The vector \(d_{3}\) which corresponds to the euro area sentiment shock is the third column of \(D^{\mathrm{sent}}\) matrix.
Angeletos et al. (
2018) construct and estimate a structural DSGE model with structural sentiment shocks and show that those are closely related to a main business cycle shock extracted from a VAR model.
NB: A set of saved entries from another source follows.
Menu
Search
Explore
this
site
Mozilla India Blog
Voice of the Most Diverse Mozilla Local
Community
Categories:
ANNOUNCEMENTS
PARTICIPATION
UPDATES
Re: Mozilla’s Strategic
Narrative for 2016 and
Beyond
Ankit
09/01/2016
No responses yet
The latter is identified using a sequential identification scheme (by maximizing the variance of output and hours worked). The paper shows that the empirical and structural shocks share the same properties (in terms of impulse responses they generate) and have very similar time series. Given the relationship to theory the properties of the empirical shock evidenced by Angeletos et al. (
2018) are exactly what we expect from our extracted sentiment shock. After our estimation has been done, we carefully check whether our estimated shock shares these properties.